Reconozco el abrigo del individuo, una prenda casi de lujo, pero que en la corta distancia que nos separa, un escaso cristal, se percibe vieja, desgastada, moderadamente sucia. No le veo la cara, la tiene entre las rodillas, en una postura complicada, aventurada con un abrazo a si mismo, como el que se dan los niños chicos cuando buscan consuelo. Tiene una mochila sucia a los pies. Reconozco, también, ese tipo de macuto. A lo lejos se escucha el estruendo del camión que recoge la basura. Vuelvo a mirar a la calle y el desconocido, ahora con la cabeza erguida, atraviesa con su mirada la luna que nos separan. Podría jurar que nuestras miradas se cruzan en un punto intermedio entre el cristal y la calle porque he sentido una punzada mortal a la altura del estómago.
Oigo un nuevo brindis, pero algo se ha parado, ni siquiera atino a coger de nuevo la copa, creo que para mí la cena ha terminado. Alguien me nombra y vuelvo a la mesa. Por un momento, me peleo conmigo misma y me reprocho no estar por lo que estoy. Me pregunto cuándo voy a aprender a dejar de mirar por los ventanales y centrarme en lo que importa, en los que tengo frente a mí, a mi lado. y dejar de dispersarme por todo. Hoy celebramos un “regreso” y ahora me pierdo. No puedo evitarlo.

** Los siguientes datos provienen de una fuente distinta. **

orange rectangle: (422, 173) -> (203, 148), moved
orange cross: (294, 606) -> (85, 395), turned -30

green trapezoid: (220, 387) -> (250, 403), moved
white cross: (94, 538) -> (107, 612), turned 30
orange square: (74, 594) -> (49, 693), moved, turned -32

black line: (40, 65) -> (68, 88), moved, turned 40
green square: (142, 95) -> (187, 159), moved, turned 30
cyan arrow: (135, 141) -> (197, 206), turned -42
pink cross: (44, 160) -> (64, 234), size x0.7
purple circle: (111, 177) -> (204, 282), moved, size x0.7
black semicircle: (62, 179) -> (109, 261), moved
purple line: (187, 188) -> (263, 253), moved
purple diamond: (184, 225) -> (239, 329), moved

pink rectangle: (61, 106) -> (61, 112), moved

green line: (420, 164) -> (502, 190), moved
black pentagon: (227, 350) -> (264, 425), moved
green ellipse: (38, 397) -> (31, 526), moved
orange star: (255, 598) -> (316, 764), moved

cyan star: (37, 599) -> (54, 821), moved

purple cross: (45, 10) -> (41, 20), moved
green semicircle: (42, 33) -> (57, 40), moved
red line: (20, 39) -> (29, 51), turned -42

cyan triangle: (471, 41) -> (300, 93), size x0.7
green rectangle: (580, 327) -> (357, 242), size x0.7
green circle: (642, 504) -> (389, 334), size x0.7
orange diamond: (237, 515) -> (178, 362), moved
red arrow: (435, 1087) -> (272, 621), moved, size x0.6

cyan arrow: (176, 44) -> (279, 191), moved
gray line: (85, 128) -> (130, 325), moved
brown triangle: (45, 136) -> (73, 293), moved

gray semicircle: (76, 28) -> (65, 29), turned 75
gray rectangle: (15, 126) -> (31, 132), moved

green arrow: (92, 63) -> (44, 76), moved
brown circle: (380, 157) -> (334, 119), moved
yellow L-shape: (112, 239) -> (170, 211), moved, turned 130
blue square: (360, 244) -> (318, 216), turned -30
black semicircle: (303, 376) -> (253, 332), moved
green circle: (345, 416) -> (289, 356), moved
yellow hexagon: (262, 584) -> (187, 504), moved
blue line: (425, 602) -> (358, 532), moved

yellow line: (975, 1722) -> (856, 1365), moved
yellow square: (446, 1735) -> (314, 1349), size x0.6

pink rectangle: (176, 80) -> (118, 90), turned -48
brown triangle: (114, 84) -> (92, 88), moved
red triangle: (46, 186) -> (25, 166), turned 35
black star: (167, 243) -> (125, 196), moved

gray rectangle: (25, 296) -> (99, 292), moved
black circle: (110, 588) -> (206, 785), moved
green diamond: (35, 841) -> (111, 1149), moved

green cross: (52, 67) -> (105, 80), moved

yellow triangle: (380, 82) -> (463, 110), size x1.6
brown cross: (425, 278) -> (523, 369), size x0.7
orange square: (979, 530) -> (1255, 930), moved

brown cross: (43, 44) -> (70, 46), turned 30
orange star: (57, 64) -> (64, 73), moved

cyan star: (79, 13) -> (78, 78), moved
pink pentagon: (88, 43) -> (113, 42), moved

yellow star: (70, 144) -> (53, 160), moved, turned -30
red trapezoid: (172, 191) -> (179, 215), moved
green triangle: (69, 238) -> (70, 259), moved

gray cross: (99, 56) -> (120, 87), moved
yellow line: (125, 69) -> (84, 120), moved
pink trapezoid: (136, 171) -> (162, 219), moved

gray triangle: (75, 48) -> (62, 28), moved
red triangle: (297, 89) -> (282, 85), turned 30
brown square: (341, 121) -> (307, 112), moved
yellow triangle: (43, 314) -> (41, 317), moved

Miro por la ventana y el desconocido ya no mira, vuelve a tener la cabeza entre las piernas y no puedo evitar pensar en lo fina que es la línea que ahora nos separa. Mañana podría ser yo, o tu, o cualquiera de los que cena en este sitio tan cómodo. Un mal golpe de la vida te coloca al otro lado sin compasión alguna. Por eso, cualquiera de nosotros, yo misma, podría ser la que mañana esté sentada en un bordillo cualquiera, con una chaqueta sin lustre por todo abrigo y guardando mis pensamientos perdidos en una cabeza que reposa sobre unas piernas que ya no sostienen más que miseria y decepción.
La línea es mucho más fina de lo que creemos, estoy segura de ello.